The Presiding Officer:

This debate is unique in my experience, as all four opening speakers have taken less than their allotted time. That enables me to announce that the time limit for back-bench speakers will be five minutes, instead of the usual four minutes. With that good news, I call Cathy Jamieson, to be followed by Kenny MacAskill.

Cathy Jamieson (Carrick, Cumnock and Doon Valley) (Lab):

I think that I might manage to confine my remarks to five minutes, although that could be difficult for somebody who has spent most of her working life, before coming to the Parliament, working with young people in the care system.

I start with the words of a young person in the care system—lest we believe that the decision to place a young person in residential care is always bad or wrong or will lead to all sorts of problems and regrets.
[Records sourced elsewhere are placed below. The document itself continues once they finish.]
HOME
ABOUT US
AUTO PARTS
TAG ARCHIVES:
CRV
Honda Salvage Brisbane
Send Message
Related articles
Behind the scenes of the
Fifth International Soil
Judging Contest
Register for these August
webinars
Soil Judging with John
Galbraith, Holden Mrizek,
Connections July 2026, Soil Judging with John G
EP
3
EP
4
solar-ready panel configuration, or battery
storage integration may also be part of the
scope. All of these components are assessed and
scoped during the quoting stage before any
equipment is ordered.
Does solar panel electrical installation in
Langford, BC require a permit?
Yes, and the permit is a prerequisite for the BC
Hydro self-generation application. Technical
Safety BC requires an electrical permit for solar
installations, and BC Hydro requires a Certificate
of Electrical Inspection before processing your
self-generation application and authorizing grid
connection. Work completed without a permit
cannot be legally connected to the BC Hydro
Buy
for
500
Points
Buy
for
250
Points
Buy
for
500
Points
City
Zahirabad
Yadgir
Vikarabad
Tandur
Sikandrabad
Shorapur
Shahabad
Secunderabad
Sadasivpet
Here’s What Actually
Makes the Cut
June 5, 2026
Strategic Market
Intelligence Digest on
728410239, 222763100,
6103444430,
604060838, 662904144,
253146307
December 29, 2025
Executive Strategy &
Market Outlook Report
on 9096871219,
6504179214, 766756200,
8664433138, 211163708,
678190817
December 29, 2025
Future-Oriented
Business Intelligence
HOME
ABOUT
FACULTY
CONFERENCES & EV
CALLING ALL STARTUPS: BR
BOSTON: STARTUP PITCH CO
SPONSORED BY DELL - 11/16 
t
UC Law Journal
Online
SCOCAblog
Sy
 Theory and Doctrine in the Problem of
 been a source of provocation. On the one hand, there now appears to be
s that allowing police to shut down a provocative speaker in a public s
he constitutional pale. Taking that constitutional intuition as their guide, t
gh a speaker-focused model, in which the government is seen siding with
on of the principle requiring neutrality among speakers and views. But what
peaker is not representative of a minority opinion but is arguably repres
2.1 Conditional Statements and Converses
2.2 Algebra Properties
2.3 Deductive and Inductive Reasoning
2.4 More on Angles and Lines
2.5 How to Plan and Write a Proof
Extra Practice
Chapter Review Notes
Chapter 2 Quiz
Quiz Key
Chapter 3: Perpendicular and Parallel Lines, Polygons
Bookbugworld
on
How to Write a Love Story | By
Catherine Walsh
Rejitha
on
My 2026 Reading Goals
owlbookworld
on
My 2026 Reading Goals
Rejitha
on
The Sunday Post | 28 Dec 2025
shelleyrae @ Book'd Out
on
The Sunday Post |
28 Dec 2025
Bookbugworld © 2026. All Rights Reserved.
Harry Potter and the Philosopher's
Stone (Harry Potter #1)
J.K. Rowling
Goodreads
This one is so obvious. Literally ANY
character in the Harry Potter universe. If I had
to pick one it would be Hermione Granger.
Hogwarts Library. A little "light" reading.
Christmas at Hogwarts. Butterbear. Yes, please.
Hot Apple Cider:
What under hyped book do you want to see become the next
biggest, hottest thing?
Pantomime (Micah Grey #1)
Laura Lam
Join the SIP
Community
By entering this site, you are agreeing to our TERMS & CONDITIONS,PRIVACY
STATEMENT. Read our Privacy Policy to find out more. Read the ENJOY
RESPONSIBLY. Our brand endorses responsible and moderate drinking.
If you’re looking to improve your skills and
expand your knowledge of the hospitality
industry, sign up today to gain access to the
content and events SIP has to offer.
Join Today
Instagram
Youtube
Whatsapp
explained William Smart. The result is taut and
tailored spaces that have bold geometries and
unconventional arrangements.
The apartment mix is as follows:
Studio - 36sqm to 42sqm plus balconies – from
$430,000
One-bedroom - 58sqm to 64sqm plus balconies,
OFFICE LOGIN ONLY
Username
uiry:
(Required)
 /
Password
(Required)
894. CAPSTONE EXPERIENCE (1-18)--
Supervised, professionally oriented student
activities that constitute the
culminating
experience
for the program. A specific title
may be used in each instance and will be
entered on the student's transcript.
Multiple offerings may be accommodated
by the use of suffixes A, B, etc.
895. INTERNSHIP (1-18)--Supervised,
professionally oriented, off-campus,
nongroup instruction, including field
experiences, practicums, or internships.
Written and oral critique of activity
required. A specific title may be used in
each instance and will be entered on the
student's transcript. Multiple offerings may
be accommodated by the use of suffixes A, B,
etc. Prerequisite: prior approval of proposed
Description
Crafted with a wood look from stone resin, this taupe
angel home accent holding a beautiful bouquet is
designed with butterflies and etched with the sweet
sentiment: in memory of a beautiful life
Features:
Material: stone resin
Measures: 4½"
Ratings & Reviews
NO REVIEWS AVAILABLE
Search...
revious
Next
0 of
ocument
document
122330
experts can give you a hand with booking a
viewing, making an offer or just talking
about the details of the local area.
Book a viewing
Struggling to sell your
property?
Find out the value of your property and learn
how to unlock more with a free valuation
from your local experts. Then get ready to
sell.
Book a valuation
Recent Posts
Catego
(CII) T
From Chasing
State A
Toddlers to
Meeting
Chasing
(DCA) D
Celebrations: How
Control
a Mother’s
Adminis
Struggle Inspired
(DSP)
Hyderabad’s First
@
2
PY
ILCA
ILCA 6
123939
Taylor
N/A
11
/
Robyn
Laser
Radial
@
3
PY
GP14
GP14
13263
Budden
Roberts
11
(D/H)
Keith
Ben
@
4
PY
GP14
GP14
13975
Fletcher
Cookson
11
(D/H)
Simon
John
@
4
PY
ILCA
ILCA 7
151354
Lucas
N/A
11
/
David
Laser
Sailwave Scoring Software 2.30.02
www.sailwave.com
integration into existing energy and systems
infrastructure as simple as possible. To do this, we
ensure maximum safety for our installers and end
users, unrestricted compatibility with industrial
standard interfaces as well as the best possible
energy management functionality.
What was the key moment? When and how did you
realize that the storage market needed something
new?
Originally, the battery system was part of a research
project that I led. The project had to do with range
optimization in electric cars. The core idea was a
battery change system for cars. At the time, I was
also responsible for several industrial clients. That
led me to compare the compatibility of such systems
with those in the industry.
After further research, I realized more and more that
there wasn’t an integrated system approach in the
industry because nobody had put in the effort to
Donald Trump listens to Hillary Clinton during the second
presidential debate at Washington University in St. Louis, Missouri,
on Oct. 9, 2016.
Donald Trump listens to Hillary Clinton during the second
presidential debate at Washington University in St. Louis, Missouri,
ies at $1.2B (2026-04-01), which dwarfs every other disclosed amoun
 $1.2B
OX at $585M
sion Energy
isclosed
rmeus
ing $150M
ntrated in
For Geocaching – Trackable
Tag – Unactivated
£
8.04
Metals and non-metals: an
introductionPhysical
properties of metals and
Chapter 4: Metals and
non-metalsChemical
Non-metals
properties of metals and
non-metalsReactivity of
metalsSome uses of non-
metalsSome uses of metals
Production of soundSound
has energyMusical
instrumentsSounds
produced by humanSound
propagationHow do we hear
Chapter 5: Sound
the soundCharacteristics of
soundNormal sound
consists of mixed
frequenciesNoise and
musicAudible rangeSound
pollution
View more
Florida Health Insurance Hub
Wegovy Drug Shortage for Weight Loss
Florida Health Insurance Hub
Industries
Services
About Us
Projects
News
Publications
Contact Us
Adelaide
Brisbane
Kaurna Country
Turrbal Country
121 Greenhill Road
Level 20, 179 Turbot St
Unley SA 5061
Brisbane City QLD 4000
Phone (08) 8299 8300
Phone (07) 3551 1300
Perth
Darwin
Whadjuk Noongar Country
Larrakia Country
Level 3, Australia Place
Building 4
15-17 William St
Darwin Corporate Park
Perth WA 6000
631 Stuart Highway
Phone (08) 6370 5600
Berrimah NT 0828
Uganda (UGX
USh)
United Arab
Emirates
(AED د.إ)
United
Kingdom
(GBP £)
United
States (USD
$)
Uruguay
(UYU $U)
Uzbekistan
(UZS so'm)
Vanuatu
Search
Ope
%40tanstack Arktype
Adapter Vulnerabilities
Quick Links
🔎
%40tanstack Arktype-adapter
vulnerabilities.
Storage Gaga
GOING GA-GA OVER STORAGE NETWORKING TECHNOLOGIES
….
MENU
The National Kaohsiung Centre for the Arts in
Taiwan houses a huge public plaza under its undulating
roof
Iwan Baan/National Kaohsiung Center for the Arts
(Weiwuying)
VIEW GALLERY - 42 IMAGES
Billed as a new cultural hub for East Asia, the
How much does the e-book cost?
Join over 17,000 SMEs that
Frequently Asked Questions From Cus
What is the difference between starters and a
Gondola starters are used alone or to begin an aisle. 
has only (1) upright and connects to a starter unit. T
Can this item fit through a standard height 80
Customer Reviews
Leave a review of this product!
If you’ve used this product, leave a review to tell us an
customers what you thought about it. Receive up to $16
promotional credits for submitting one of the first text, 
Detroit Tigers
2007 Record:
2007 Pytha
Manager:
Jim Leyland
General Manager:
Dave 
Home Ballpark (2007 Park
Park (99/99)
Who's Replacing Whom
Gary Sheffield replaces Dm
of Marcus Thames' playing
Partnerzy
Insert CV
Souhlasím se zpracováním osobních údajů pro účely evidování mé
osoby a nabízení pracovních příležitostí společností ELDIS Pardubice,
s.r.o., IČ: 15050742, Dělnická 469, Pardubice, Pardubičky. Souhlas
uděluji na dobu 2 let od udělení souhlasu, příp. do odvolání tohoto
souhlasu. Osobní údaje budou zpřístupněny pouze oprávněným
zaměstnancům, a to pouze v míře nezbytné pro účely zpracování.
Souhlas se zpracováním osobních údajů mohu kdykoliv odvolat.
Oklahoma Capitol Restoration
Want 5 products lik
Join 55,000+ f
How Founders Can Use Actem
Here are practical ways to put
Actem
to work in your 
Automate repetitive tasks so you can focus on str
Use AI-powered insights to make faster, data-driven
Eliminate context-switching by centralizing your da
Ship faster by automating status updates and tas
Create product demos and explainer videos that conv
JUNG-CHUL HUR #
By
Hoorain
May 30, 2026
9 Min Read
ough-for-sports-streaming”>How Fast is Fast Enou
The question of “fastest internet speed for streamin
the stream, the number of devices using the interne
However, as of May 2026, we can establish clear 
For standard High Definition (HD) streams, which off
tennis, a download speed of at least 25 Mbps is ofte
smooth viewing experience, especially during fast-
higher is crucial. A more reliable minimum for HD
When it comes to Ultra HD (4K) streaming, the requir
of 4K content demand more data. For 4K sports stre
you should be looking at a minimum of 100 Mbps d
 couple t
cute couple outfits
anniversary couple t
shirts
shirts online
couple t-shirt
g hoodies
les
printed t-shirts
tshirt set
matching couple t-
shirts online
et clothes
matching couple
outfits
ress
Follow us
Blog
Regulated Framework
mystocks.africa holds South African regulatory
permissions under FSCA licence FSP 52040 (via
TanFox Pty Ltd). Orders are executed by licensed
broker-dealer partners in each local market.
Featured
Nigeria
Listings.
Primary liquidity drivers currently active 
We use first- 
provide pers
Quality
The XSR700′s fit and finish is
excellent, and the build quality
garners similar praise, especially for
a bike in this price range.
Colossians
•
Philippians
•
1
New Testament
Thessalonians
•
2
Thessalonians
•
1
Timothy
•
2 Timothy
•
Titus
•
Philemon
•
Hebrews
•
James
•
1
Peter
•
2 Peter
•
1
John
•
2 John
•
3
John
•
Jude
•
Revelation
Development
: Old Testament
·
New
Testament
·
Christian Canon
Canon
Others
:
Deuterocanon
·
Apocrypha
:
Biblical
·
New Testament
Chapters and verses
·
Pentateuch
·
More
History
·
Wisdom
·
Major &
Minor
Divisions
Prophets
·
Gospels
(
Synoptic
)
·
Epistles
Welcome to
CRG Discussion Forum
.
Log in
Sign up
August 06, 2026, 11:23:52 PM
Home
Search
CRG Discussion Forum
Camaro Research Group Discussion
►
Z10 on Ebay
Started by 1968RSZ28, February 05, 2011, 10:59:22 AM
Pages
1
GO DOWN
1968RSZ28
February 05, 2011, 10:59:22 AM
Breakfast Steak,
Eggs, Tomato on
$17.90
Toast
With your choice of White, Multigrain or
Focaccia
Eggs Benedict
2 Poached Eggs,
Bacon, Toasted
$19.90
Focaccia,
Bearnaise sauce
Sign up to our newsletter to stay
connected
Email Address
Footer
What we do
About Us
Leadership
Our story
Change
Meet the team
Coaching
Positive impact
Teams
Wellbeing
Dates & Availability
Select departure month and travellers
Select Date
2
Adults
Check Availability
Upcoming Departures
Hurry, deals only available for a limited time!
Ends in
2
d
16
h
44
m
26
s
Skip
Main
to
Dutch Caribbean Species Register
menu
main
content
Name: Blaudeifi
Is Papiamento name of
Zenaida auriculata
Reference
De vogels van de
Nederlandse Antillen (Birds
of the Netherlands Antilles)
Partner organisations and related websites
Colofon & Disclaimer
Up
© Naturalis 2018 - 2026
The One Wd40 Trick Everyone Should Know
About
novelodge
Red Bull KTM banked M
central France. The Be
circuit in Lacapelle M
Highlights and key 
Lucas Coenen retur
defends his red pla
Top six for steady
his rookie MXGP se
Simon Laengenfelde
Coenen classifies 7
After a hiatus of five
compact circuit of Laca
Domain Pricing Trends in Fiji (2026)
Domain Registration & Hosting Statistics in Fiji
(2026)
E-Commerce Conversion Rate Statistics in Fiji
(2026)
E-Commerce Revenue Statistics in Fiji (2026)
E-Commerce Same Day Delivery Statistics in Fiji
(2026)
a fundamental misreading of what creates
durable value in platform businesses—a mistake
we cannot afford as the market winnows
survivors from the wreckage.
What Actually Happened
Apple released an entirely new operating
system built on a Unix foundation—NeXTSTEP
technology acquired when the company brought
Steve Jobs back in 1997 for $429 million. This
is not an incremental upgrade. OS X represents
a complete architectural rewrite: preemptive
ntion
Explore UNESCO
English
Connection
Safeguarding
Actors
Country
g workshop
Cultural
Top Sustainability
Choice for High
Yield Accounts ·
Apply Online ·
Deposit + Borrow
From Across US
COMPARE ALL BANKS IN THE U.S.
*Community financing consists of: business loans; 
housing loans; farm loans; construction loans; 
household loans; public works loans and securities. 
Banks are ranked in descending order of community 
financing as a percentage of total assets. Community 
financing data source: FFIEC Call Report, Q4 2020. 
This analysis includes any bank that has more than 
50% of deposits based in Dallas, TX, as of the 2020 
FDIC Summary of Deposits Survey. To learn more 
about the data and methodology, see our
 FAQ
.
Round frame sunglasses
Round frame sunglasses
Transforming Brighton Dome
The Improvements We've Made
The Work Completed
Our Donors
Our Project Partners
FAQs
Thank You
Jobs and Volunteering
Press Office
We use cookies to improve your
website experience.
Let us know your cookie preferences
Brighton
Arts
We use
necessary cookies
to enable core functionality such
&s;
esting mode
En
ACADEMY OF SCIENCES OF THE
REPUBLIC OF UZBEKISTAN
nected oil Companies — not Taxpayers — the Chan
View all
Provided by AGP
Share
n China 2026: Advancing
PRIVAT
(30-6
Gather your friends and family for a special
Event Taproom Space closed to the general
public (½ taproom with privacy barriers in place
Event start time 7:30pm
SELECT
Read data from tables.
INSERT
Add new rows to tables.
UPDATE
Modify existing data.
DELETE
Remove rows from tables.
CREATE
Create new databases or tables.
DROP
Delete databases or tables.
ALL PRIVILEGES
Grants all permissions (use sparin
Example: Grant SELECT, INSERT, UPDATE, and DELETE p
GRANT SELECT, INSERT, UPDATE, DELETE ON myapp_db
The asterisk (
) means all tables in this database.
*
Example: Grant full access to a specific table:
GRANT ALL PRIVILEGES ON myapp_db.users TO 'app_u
The words have been provided by a young person in "speak out!" magazine, which is written by young people for young people in the care system:

"Being in care isn't so bad,
sometimes happy and not so sad

The life I once had was one of a kind,
but now it's one I'd hoped to find
with love and laughter at my door
I can be happy and live once more

Thankyou! Thankyou!
That's all I can say
For now I'm happy
In life to stay."

Let us remember that many young people come into the care system because their home lives are not what we would want for young people. Because of parental illness or family breakdown, because—increasingly—of drug or alcohol abuse on the part of parents, or because of sexual abuse, young people are often not able to remain in their family homes.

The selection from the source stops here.